Le partage des droits à la retraite, recevable en Allemagne, sera donc utilisé par la partie adverse afin de réduire la prestation compensatoire. Il faut souligner que le juge allemand ne réduira pas une pension alimentaire accordée à l’époux suite à la compensation des droits à la retraite.

 

Ceci est évidemment un argument qui peut être contré. La valeur de droit à la retraite peut être fixée, mais personne ne sait si la personne à qui appartiennent les droits, pourra en bénéficier, si elle n’a pas déjà atteint l’âge de la retraite.
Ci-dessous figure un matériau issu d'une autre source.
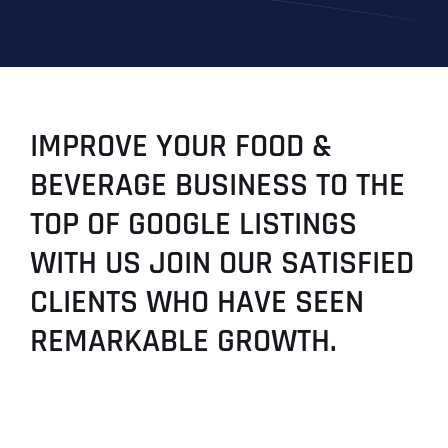
IMPROVE YOUR FOOD &
BEVERAGE BUSINESS TO THE
TOP OF GOOGLE LISTINGS
WITH US JOIN OUR SATISFIED
CLIENTS WHO HAVE SEEN
REMARKABLE GROWTH.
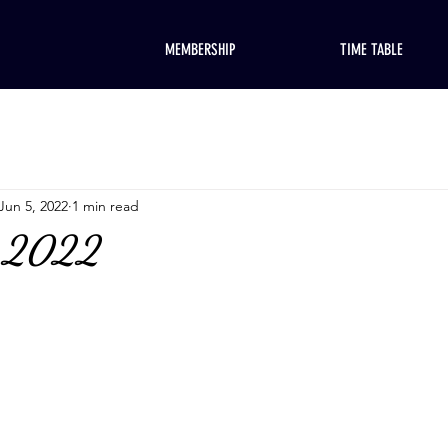
MEMBERSHIP
TIME TABLE
Jun 5, 2022
1 min read
, 2022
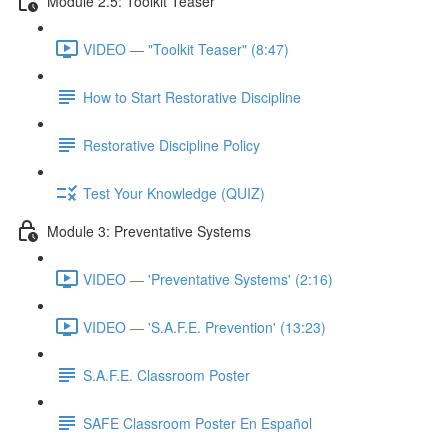
Module 2.5: Toolkit Teaser
VIDEO — "Toolkit Teaser" (8:47)
How to Start Restorative Discipline
Restorative Discipline Policy
Test Your Knowledge (QUIZ)
Module 3: Preventative Systems
VIDEO — 'Preventative Systems' (2:16)
VIDEO — 'S.A.F.E. Prevention' (13:23)
S.A.F.E. Classroom Poster
SAFE Classroom Poster En Español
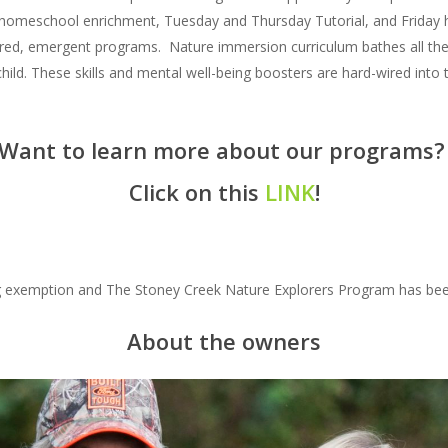
 homeschool enrichment, Tuesday and Thursday Tutorial, and Friday 
ered, emergent programs. Nature immersion curriculum bathes all the 
 child. These skills and mental well-being boosters are hard-wired into t
Want to learn more about our programs
Click on this
LINK
!
ing exemption and The Stoney Creek Nature Explorers Program has bee
About the owners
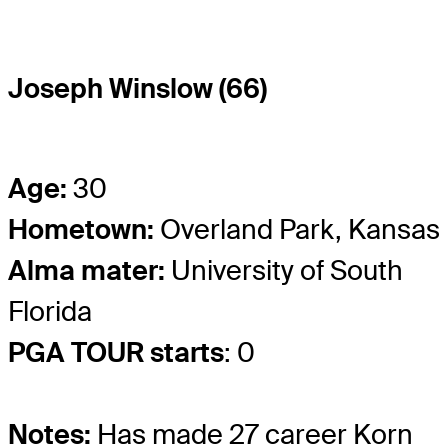
Joseph Winslow (66)
Age:
30
Hometown:
Overland Park, Kansas
Alma mater:
University of South
Florida
PGA TOUR starts
: 0
Notes:
Has made 27 career Korn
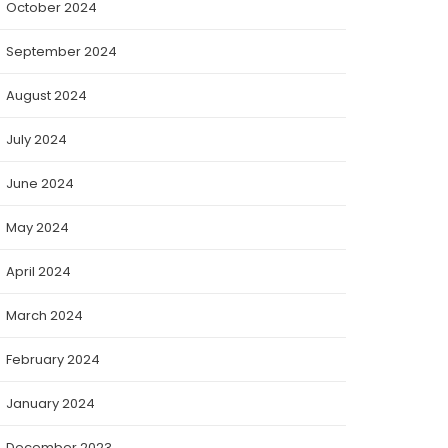
October 2024
September 2024
August 2024
July 2024
June 2024
May 2024
April 2024
March 2024
February 2024
January 2024
December 2023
De plus, vue les problèmes démographiques en Allemagne, personne ne sait si un point de retraite (en Allemagne la retraite se calcul par des points qui ont une certaine valeur variable) aura la même valeur au moment de l’entrée en retraite qu’au moment du divorce.

 

De toute manière, le juge français prendra en compte le partage des droits à la retraite pour fixer la pension alimentaire. La fixation de la prestation compensatoire relève du droit discrétionnaire du juge. Il n’applique pas de barème et les chances d’influencer l’importance de la prestation compensatoire in invoquant un éventuel partage des droits à la retraite sont grandes.

 

Comme le partage des droits à la retraite est inconnu en France, la prise en compte de cet institution peut mener les juges à des résultats très différents. Dans une affaire soulevant cette même problématique, le juge aux affaires familiales de première instance attribuait une prestation compensatoire de 40 000 ¤ à l’épouse, notamment en vue des droits de retraite qu’elle allait recevoir dans le cadre du partage (pas encore engagé) effectué par le tribunal berlinois. En appel, les conseillers ne voyait la situation pas de la même manière et ont augmenté la prestation compensatoire à 100 000 euros.[12]

 

Vue la pension alimentaire accordée après le divorce et le partage des droits à la retraite accumulés pendant la durée du mariage, nous pouvons constater que la sécurisation du conjoint économiquement plus faible est plus assuré d’avantage en Allemagne qu’en France.

 

Le mariage est considéré comme un contrat entre les époux qui doit assurer l’avenir économique des époux en cas de divorce. Il est donc évident que les intérêts des époux qui engagent une procédure de divorce franco-allemande auront souvent des intérêts divergeant en ce qui concerne le choix entre la saisi du tribunal français et le tribunal allemand.